Dataset entries:
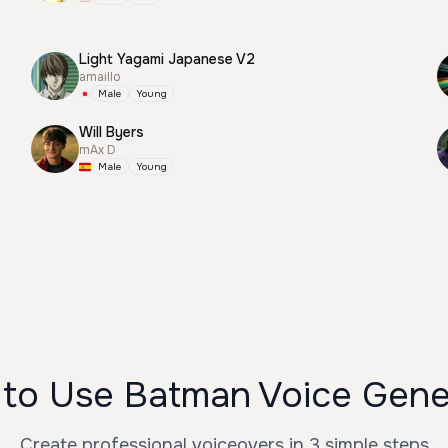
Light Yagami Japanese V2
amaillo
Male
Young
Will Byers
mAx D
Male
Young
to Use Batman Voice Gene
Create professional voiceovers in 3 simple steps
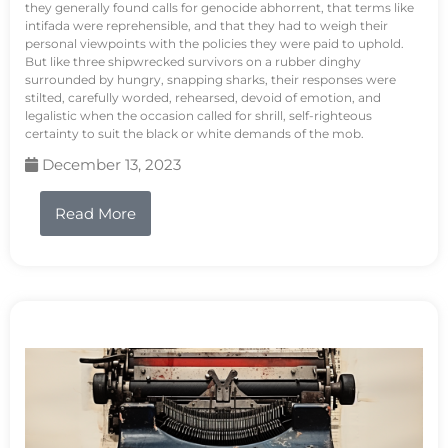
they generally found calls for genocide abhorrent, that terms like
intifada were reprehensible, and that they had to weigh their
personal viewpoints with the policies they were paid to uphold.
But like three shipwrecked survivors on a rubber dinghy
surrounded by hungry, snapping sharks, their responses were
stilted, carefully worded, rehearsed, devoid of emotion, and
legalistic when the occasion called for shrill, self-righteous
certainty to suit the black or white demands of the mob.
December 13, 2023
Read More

==

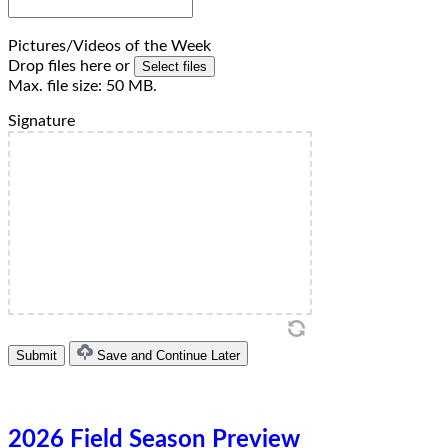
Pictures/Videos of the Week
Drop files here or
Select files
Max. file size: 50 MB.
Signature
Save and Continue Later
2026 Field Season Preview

...

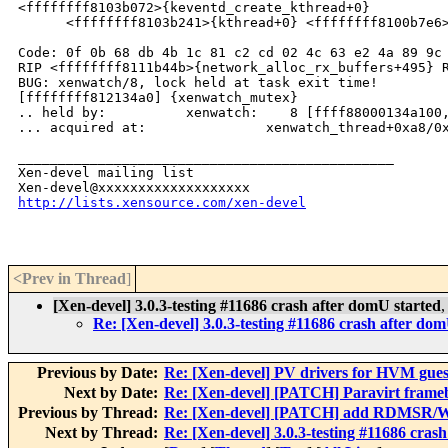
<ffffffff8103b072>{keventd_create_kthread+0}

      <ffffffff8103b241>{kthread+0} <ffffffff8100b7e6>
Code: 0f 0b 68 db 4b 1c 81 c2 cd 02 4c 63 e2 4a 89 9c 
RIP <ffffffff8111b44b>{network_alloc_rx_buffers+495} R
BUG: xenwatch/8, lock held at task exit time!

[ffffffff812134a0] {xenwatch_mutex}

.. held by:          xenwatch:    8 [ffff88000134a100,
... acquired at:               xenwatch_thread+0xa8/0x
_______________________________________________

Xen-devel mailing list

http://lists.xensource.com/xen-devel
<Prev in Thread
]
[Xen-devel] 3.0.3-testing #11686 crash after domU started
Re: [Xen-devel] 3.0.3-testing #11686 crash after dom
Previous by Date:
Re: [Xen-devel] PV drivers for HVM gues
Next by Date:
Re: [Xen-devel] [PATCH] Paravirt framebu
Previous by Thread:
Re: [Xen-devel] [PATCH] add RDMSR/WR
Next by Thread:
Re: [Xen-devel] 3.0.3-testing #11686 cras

Assignment: Look above for the line holding "[Xen-devel] 3.0.3-testing #11686 crash after domU" and the line holding "Re: [Xen-devel] [PATCH] add RDMSR/WR", then output exactly those two lines and every line between them, nothing more.

Exercise solution:
[Xen-devel] 3.0.3-testing #11686 crash after domU started
Re: [Xen-devel] 3.0.3-testing #11686 crash after dom
Previous by Date:
Re: [Xen-devel] PV drivers for HVM gues
Next by Date:
Re: [Xen-devel] [PATCH] Paravirt framebu
Previous by Thread:
Re: [Xen-devel] [PATCH] add RDMSR/WR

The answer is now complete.